Top of Information shown

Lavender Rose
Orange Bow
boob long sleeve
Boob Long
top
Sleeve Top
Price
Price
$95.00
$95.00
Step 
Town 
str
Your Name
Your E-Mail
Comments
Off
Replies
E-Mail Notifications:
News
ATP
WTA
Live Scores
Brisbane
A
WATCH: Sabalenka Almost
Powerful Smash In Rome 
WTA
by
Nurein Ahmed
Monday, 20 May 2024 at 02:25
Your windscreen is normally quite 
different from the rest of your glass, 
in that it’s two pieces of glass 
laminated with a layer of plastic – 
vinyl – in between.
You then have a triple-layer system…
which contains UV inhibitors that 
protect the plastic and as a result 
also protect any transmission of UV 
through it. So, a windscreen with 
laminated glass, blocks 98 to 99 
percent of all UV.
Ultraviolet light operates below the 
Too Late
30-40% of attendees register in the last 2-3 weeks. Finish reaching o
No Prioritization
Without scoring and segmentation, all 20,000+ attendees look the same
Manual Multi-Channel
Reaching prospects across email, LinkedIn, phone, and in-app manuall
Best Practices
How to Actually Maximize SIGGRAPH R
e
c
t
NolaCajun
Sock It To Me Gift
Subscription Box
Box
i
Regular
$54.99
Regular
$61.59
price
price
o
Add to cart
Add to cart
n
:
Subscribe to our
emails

Bottom of Information shown
Top of Information shown

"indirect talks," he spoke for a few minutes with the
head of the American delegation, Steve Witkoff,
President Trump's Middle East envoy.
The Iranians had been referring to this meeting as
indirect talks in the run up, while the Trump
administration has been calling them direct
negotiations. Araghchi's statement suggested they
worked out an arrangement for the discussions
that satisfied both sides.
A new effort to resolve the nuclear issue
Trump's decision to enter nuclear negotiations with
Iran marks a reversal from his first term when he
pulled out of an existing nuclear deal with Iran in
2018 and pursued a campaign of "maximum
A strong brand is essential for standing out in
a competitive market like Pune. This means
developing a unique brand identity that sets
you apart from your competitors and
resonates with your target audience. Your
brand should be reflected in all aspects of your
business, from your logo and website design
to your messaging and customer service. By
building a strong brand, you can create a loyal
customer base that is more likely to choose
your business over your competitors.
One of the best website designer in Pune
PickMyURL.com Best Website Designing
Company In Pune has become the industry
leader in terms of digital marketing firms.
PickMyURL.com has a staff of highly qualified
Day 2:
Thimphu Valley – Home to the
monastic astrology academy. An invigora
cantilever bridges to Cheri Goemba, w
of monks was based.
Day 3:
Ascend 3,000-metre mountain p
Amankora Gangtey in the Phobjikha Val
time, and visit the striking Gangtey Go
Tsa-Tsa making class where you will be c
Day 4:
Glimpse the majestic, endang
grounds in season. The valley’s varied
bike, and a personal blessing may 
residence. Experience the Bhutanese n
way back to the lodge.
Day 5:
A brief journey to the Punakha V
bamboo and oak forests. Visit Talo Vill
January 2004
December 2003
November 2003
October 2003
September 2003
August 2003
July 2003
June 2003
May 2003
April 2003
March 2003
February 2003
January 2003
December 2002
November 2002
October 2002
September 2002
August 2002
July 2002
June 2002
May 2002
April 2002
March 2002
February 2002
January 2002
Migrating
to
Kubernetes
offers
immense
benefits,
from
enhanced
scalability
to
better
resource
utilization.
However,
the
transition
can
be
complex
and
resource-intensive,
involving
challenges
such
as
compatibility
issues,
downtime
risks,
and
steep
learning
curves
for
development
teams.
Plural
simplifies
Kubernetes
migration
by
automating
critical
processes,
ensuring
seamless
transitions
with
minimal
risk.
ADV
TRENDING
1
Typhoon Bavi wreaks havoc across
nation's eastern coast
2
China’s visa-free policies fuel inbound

Bottom of Information shown

- About this task
Above are the entries. Quote exactly the lines from the one bearing "The Iranians had" through the one bearing "leader in terms of digital marketing firms.".

- Written reply
The Iranians had been referring to this meeting as
indirect talks in the run up, while the Trump
administration has been calling them direct
negotiations. Araghchi's statement suggested they
worked out an arrangement for the discussions
that satisfied both sides.
A new effort to resolve the nuclear issue
Trump's decision to enter nuclear negotiations with
Iran marks a reversal from his first term when he
pulled out of an existing nuclear deal with Iran in
2018 and pursued a campaign of "maximum
A strong brand is essential for standing out in
a competitive market like Pune. This means
developing a unique brand identity that sets
you apart from your competitors and
resonates with your target audience. Your
brand should be reflected in all aspects of your
business, from your logo and website design
to your messaging and customer service. By
building a strong brand, you can create a loyal
customer base that is more likely to choose
your business over your competitors.
One of the best website designer in Pune
PickMyURL.com Best Website Designing
Company In Pune has become the industry
leader in terms of digital marketing firms.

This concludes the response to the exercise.